[Dataset excerpts]

• • •

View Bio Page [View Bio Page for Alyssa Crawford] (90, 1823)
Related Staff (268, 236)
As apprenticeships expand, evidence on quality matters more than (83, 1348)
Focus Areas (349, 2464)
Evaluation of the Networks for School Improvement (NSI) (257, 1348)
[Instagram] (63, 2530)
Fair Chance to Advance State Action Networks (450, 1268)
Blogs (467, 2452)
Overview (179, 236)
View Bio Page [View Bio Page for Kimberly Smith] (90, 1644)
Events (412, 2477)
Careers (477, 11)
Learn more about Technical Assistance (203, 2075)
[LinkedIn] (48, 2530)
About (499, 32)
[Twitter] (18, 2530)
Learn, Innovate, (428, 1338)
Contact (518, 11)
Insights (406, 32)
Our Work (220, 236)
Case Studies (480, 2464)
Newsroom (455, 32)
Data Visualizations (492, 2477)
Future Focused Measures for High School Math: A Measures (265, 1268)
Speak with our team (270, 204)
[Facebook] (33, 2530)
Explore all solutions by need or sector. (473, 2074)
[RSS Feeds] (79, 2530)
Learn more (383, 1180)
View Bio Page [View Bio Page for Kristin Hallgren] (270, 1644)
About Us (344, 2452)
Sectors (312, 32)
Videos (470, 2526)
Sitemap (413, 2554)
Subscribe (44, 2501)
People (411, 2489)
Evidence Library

• • •

* REQUIRED WORK:
Among the records above, find the lines that contain "Page" and copy every one.

* ANSWER TO THIS EXERCISE:
View Bio Page [View Bio Page for Alyssa Crawford] (90, 1823)
View Bio Page [View Bio Page for Kimberly Smith] (90, 1644)
View Bio Page [View Bio Page for Kristin Hallgren] (270, 1644)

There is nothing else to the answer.